Applications of Waves -- From Music to Imaging Atoms
Instructor: Shirley Chiang, Department of Physics, College of Letters and Science
Description: This course will discuss how wave theory applies to two very different topics, one classical and one modern: music and quantum mechanics. Properties of sound waves will be related to musical properties such as pitch, loudness, and timbre. The construction of different musical instruments and how they produce sound of different character will be discussed. Physical principles will be used to understand the operation of stereo sound systems and digitized computer music. Finally, modern quantum mechanics and its dependence on wave theory will be used to explain the operation of the scanning tunneling microscope, which is used to image individual atoms on a surface. Atomic scale images are relevant to small structures in integrated circuits which make possible new technological advances in computers. The objective of the course is for students to see how physical principles can be used to explain the world around them. It will use physics to study the properties and production of musical sounds. Students will also learn how modern quantum mechanics applies to the operation of the scanning tunneling microscope (STM), which is used to make atomic resolution images of surfaces. Students will read and discuss how physics applies to musical instruments and the operation of the STM. They will use the scientific method to design and construct their own musical instrument, which they will present to the class. High school algebra is required. High school physics is helpful, but not required.
Format: In addition to the two 1-hour weekly meetings, students will have a one hour tour to the professor's laboratory to see an STM. Students will be expected to do weekly reading on the operation of various devices and to discuss them in class. A wide variety of musical instruments will be used to demonstrate physical properties and stimulate discussion. The discussion of the STM will involve not only its principles of operation but how small structures apply to high technology devices. Students will also do a project in which they construct a musical instrument, present it to the class, and describe the principles of its construction, both orally and in a final paper. Grading: Students will be graded on the quality of their participation in class discussion (1/3), on the quality of the oral presentation of their project (1/6), and on the execution of the final project and the final paper (1/2).

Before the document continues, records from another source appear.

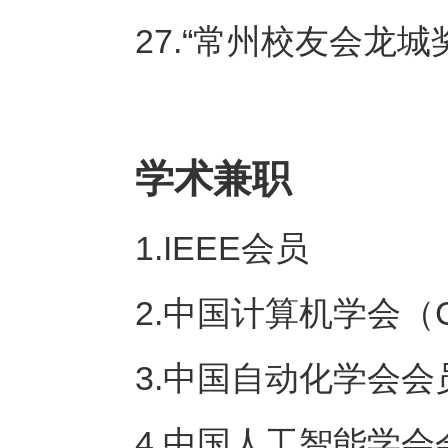
27.“常州校友会龙城奖
学术兼职
1.IEEE会员
2.中国计算机学会（
3.中国自动化学会会
4.中国人工智能学会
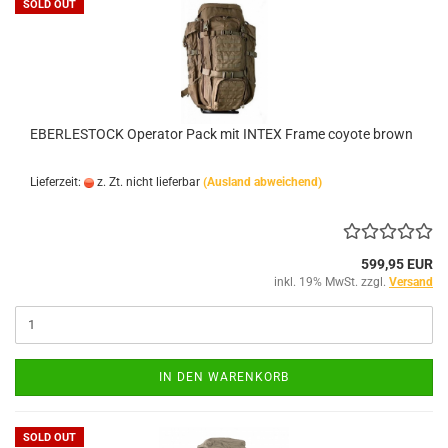
SOLD OUT
EBERLESTOCK Operator Pack mit INTEX Frame coyote brown
Lieferzeit:
z. Zt. nicht lieferbar
(Ausland abweichend)
599,95 EUR
inkl. 19% MwSt. zzgl.
Versand
IN DEN WARENKORB
SOLD OUT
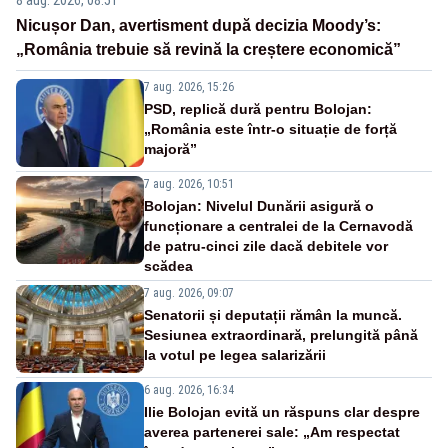
Nicușor Dan, avertisment după decizia Moody’s:
„România trebuie să revină la creștere economică”
7 aug. 2026, 15:26
PSD, replică dură pentru Bolojan:
„România este într-o situație de forță
majoră”
7 aug. 2026, 10:51
Bolojan: Nivelul Dunării asigură o
funcționare a centralei de la Cernavodă
de patru-cinci zile dacă debitele vor
scădea
7 aug. 2026, 09:07
Senatorii și deputații rămân la muncă.
Sesiunea extraordinară, prelungită până
la votul pe legea salarizării
6 aug. 2026, 16:34
Ilie Bolojan evită un răspuns clar despre
averea partenerei sale: „Am respectat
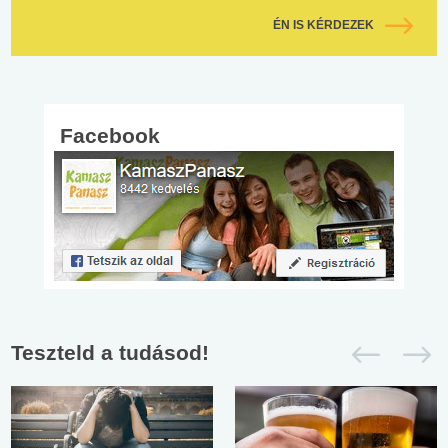
ÉN IS KÉRDEZEK
Facebook
Teszteld a tudásod!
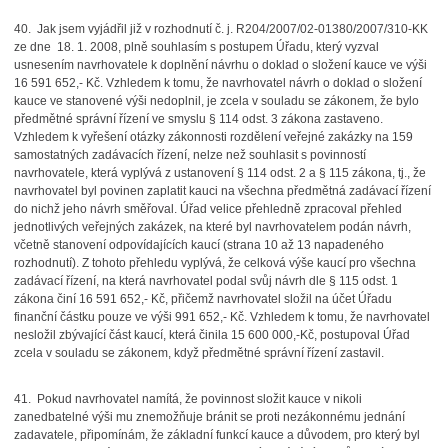
40. Jak jsem vyjádřil již v rozhodnutí č. j. R204/2007/02-01380/2007/310-KK
ze dne 18. 1. 2008, plně souhlasím s postupem Úřadu, který vyzval
usnesením navrhovatele k doplnění návrhu o doklad o složení kauce ve výši
16 591 652,- Kč. Vzhledem k tomu, že navrhovatel návrh o doklad o složení
kauce ve stanovené výši nedoplnil, je zcela v souladu se zákonem, že bylo
předmětné správní řízení ve smyslu § 114 odst. 3 zákona zastaveno.
Vzhledem k vyřešení otázky zákonnosti rozdělení veřejné zakázky na 159
samostatných zadávacích řízení, nelze než souhlasit s povinností
navrhovatele, která vyplývá z ustanovení § 114 odst. 2 a § 115 zákona, tj., že
navrhovatel byl povinen zaplatit kauci na všechna předmětná zadávací řízení
do nichž jeho návrh směřoval. Úřad velice přehledně zpracoval přehled
jednotlivých veřejných zakázek, na které byl navrhovatelem podán návrh,
včetně stanovení odpovídajících kaucí (strana 10 až 13 napadeného
rozhodnutí). Z tohoto přehledu vyplývá, že celková výše kaucí pro všechna
zadávací řízení, na která navrhovatel podal svůj návrh dle § 115 odst. 1
zákona činí 16 591 652,- Kč, přičemž navrhovatel složil na účet Úřadu
finanční částku pouze ve výši 991 652,- Kč. Vzhledem k tomu, že navrhovatel
nesložil zbývající část kaucí, která činila 15 600 000,-Kč, postupoval Úřad
zcela v souladu se zákonem, když předmětné správní řízení zastavil.
41. Pokud navrhovatel namítá, že povinnost složit kauce v nikoli
zanedbatelné výši mu znemožňuje bránit se proti nezákonnému jednání
zadavatele, připomínám, že základní funkcí kauce a důvodem, pro který byl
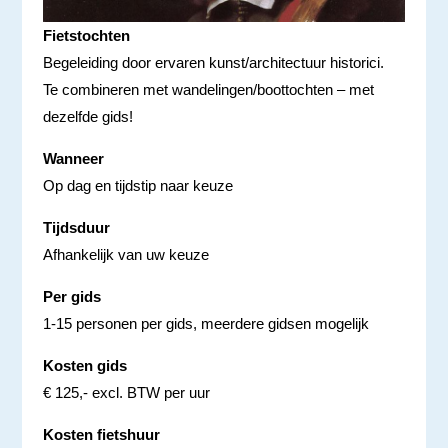
Fietstochten
Begeleiding door ervaren kunst/architectuur historici.
Te combineren met wandelingen/boottochten – met
dezelfde gids!
Wanneer
Op dag en tijdstip naar keuze
Tijdsduur
Afhankelijk van uw keuze
Per gids
1-15 personen per gids, meerdere gidsen mogelijk
Kosten gids
€ 125,- excl. BTW per uur
Kosten fietshuur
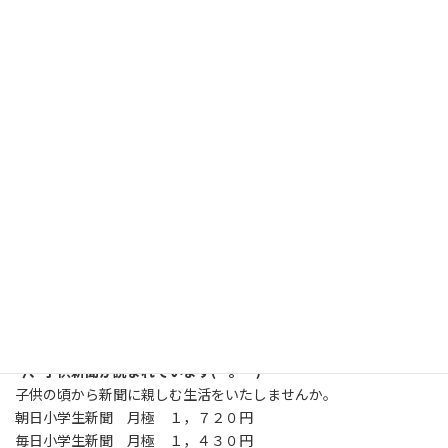
私たちが配達しています！
新聞は月極がお得です。
新聞は一部 140円
１カ月コンビニで買うと
140円×30日で4,200円
月極宅配なら、
いつでも3,093円！
1,107円もお得です！
今、子供新聞が読まれています(*^。^*)
子供の頃から新聞に親しむ生活をいたしませんか。
朝日小学生新聞 月極 １，７２０円
毎日小学生新聞 月極 １，４３０円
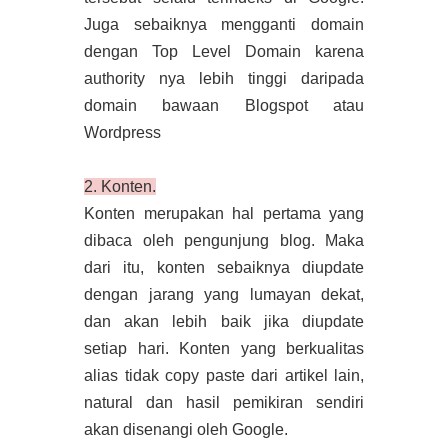
Juga sebaiknya mengganti domain
dengan Top Level Domain karena
authority nya lebih tinggi daripada
domain bawaan Blogspot atau
Wordpress
2. Konten.
Konten merupakan hal pertama yang
dibaca oleh pengunjung blog. Maka
dari itu, konten sebaiknya diupdate
dengan jarang yang lumayan dekat,
dan akan lebih baik jika diupdate
setiap hari. Konten yang berkualitas
alias tidak copy paste dari artikel lain,
natural dan hasil pemikiran sendiri
akan disenangi oleh Google.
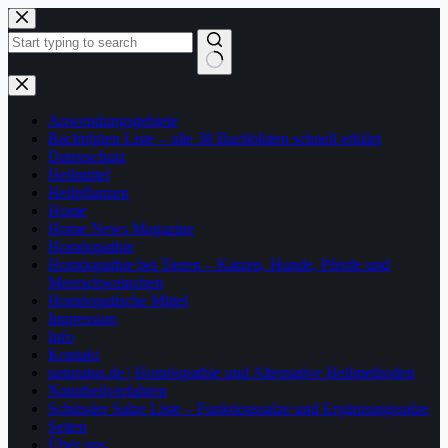
Zum
Inhalt
springen
Keine
Ergebnisse
Anwendungsgebiete
Bachblüten Liste – alle 38 Bachblüten schnell erklärt
Datenschutz
Heilmittel
Heilpflanzen
Home
Home News Magazine
Homöopathie
Homöopathie bei Tieren – Katzen, Hunde, Pferde und
Meerschweinchen
Homöopatische Mittel
Impressum
Info
Kontakt
naturatus.de | Homöopathie und Alternative Heilmethoden
Naturheilverfahren
Schüssler Salze Liste – Funktionssalze und Ergänzungssalze
Seiten
Über uns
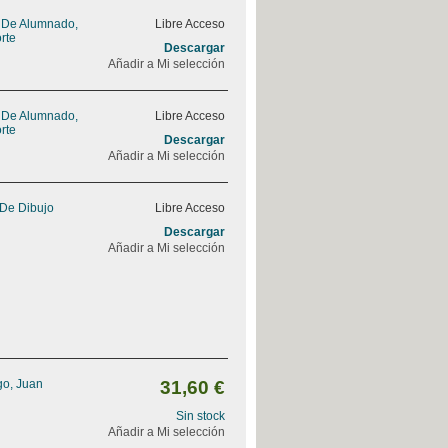
o De Alumnado,
Libre Acceso
rte
Descargar
Añadir a Mi selección
o De Alumnado,
Libre Acceso
rte
Descargar
Añadir a Mi selección
De Dibujo
Libre Acceso
Descargar
Añadir a Mi selección
go, Juan
31,60 €
Sin stock
Añadir a Mi selección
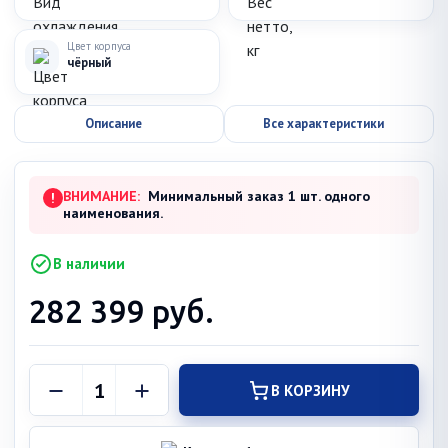
Цвет корпуса
чёрный
Описание
Все характеристики
ВНИМАНИЕ:
Минимальный заказ 1 шт. одного
!
наименования.
В наличии
282 399
руб.
В КОРЗИНУ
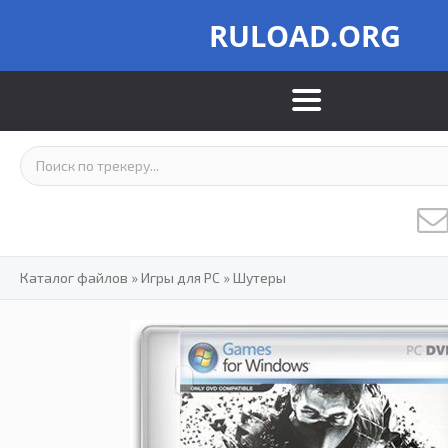
RULOAD.ORG
Каталог файлов
»
Игры для PC
»
Шутеры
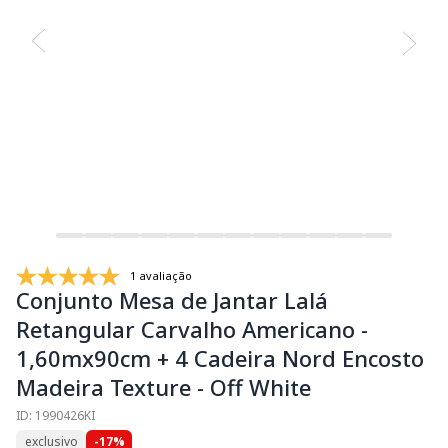
1 avaliação
Conjunto Mesa de Jantar Lalá
Retangular Carvalho Americano -
1,60mx90cm + 4 Cadeira Nord Encosto
Madeira Texture - Off White
ID: 1990426KI
exclusivo
-17%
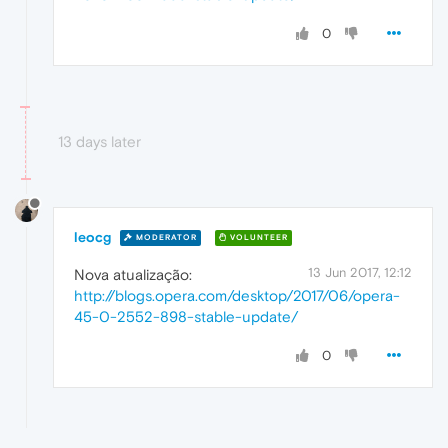
0
13 days later
leocg
MODERATOR
VOLUNTEER
13 Jun 2017, 12:12
Nova atualização:
http://blogs.opera.com/desktop/2017/06/opera-
45-0-2552-898-stable-update/
0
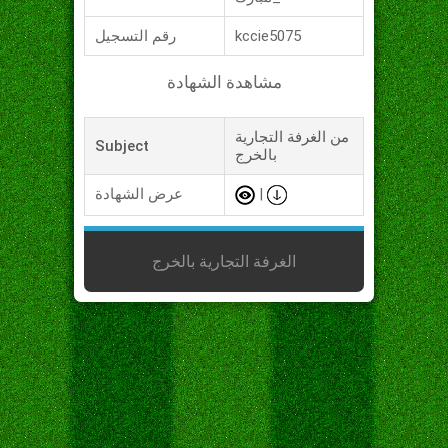
kccie5075
رقم التسجيل
مشاهدة الشهادة
من الغرفة التجارية
Subject
بالخرج
|
عرض الشهادة
الغرفة التجارية بالخرج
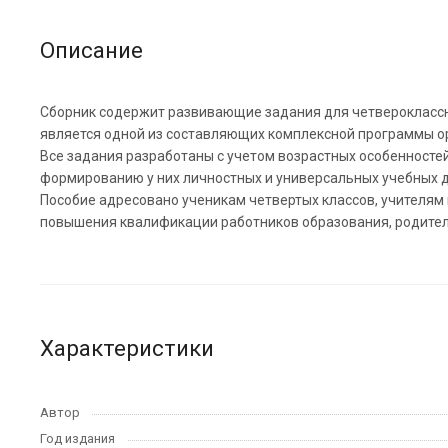
Описание
Сборник содержит развивающие задания для четвероклассн
является одной из составляющих комплексной программы ор
Все задания разработаны с учетом возрастных особенносте
формированию у них личностных и универсальных учебных д
Пособие адресовано ученикам четвертых классов, учителям
повышения квалификации работников образования, родите
Характеристики
Автор
Год издания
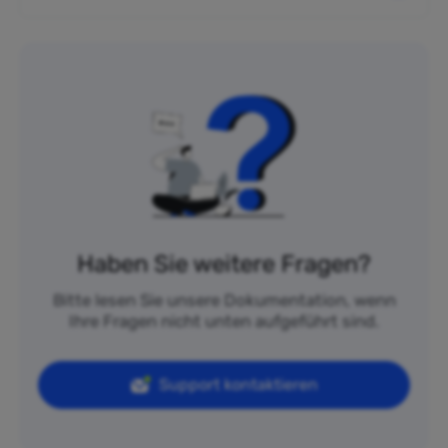
Haben Sie weitere Fragen?
Bitte lesen Sie unsere Dokumentation, wenn
Ihre Fragen nicht unten aufgeführt sind.
Support kontaktieren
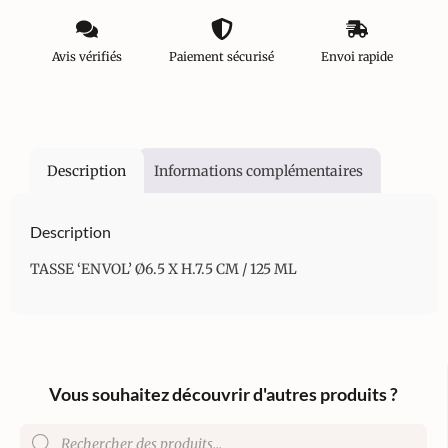
Avis vérifiés
Paiement sécurisé
Envoi rapide
Description
Informations complémentaires
Description
TASSE ‘ENVOL’ Ø6.5 X H.7.5 CM / 125 ML
Vous souhaitez découvrir d'autres produits ?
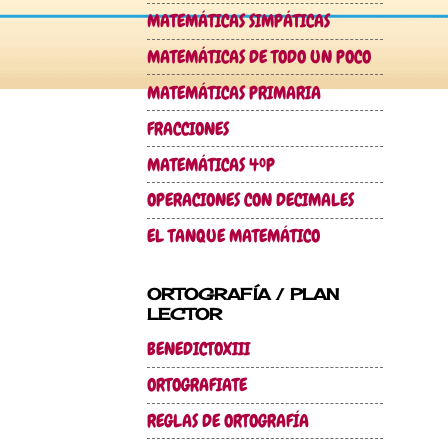
MATEMÁTICAS SIMPÁTICAS
MATEMÁTICAS DE TODO UN POCO
MATEMÁTICAS PRIMARIA
FRACCIONES
MATEMÁTICAS 4ºP
OPERACIONES CON DECIMALES
EL TANQUE MATEMÁTICO
ORTOGRAFÍA / PLAN
LECTOR
BENEDICTOXIII
ORTOGRAFIATE
REGLAS DE ORTOGRAFÍA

About the Instructor: Professor Chiang is a condensed matter physicist who specializes in surface science studies using high resolution microscopy techniques. She received her Ph.D. degree from U.C. Berkeley and was a Research Staff Member at the IBM Almaden Research Center before coming to U.C. Davis in 1994. Her current research interests include imaging small molecules on metal surfaces and studying thin metallic magnetic and alloy films. She is an amateur pianist and a beginning violinist.